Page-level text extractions

──────────

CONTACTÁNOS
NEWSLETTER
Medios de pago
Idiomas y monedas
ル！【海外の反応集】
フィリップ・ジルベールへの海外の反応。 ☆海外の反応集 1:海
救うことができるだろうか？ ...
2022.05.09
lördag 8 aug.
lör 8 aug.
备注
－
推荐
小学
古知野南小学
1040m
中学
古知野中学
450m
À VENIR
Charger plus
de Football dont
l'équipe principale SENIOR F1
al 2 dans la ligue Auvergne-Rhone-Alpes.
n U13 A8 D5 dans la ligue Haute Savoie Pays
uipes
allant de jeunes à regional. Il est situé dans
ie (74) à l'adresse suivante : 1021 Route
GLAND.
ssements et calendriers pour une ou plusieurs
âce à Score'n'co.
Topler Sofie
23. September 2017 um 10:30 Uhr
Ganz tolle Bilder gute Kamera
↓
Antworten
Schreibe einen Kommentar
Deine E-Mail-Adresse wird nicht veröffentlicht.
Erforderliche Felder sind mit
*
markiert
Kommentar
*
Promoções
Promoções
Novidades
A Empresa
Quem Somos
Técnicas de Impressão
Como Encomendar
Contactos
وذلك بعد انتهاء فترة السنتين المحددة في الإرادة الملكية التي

──────────

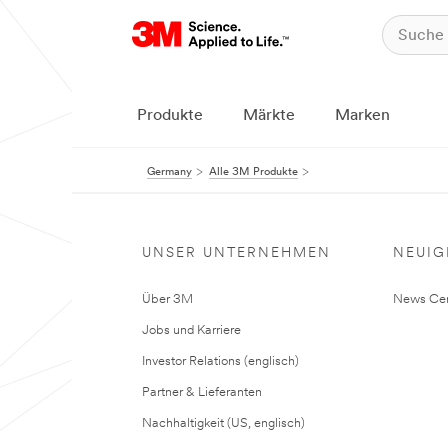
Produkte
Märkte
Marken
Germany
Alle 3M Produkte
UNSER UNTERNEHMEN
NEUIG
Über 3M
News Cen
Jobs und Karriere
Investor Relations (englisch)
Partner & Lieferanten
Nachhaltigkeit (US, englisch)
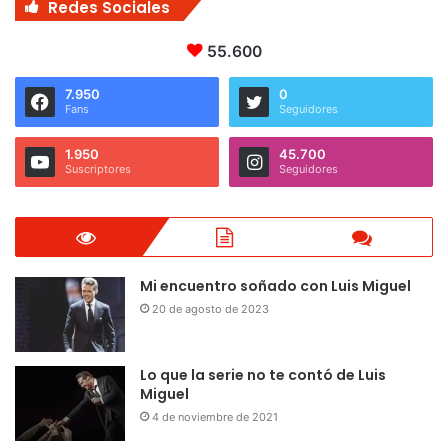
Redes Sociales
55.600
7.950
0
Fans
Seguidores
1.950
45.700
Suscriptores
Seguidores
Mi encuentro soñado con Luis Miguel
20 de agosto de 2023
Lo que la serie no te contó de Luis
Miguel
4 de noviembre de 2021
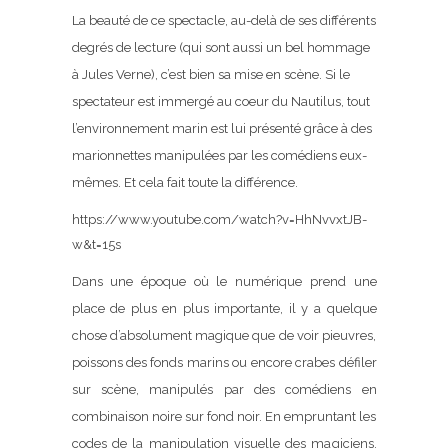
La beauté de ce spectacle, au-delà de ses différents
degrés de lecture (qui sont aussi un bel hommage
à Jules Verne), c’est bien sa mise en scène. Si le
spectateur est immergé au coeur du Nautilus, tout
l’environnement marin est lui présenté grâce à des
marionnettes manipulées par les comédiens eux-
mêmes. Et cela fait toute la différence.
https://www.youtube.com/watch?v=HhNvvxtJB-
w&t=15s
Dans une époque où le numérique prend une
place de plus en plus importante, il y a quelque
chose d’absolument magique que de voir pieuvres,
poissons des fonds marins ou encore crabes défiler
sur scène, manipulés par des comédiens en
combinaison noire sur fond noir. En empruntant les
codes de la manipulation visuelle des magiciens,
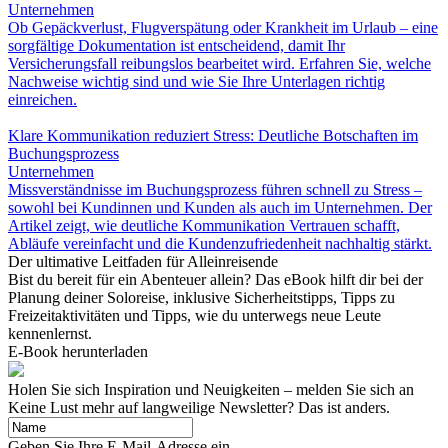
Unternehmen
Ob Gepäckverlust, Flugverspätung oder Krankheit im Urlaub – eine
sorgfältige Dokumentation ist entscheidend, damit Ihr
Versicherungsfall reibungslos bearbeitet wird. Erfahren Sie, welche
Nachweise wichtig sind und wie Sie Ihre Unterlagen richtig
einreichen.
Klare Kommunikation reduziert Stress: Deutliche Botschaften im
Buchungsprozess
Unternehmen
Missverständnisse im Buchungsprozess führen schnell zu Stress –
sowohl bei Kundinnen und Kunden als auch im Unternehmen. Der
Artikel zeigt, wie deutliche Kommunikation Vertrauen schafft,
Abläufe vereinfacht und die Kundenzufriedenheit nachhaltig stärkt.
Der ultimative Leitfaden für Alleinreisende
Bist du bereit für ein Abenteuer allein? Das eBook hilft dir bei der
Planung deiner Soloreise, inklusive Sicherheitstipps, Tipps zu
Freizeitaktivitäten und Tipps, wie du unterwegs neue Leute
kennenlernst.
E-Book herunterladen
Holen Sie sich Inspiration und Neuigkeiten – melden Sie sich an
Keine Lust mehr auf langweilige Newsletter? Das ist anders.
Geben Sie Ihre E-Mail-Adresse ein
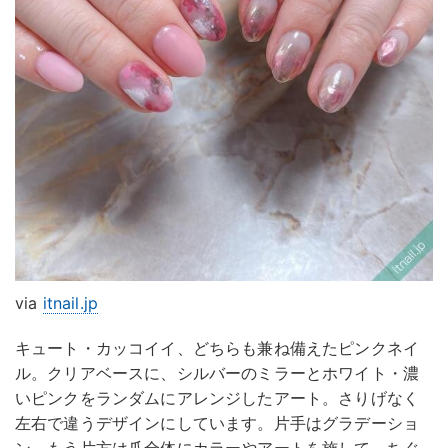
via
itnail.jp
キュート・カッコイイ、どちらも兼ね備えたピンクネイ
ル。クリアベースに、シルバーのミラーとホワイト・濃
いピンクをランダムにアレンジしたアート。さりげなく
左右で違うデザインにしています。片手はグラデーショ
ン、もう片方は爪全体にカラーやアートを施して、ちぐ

──────────

Count the lines of the data that include the string "Stress", and give only that number.

# REPLY:
2